--- Exercise inputs ---
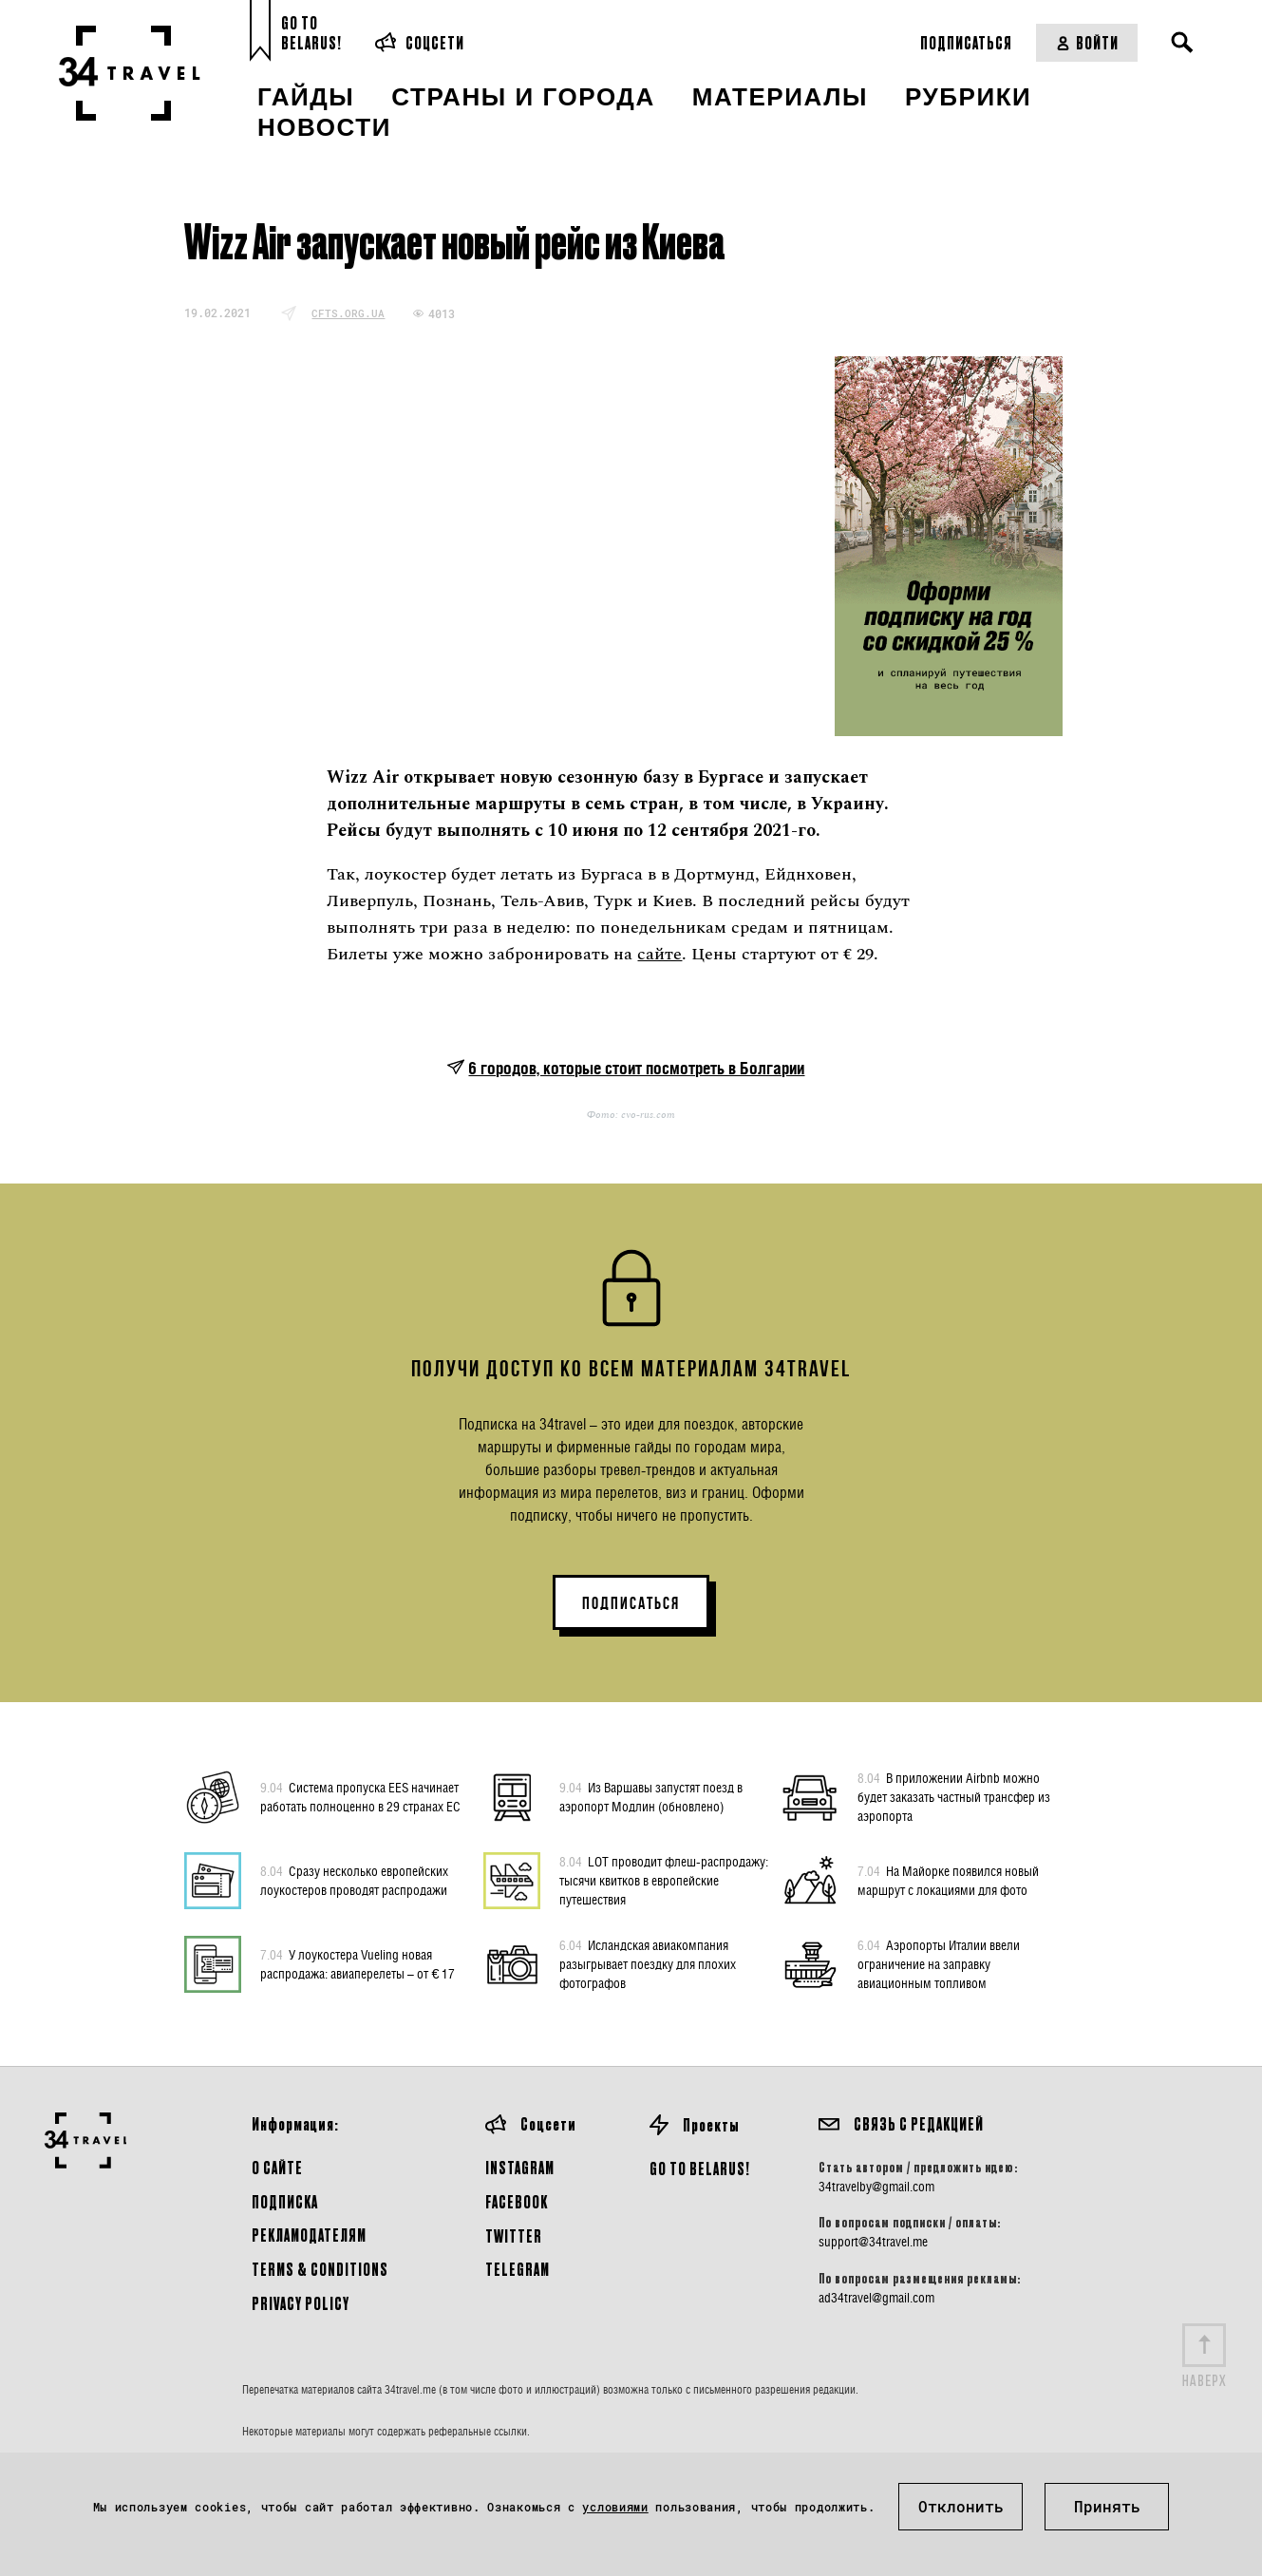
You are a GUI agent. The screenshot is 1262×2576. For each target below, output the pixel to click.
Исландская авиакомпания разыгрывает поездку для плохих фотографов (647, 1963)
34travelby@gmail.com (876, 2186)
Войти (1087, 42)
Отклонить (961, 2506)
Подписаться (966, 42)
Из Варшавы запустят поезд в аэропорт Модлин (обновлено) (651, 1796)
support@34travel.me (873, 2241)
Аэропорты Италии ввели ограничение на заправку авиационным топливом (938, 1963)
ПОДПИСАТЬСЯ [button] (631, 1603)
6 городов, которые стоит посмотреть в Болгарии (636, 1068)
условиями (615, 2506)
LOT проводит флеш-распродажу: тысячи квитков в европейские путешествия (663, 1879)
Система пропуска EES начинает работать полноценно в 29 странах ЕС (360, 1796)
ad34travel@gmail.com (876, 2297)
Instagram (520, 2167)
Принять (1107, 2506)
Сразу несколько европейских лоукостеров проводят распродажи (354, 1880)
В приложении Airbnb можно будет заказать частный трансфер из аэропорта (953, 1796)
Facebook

--- What you are asked to do ---
Pick out each line above that includes "gmail" and show it.

--- Output for this task ---
34travelby@gmail.com (876, 2186)
ad34travel@gmail.com (876, 2297)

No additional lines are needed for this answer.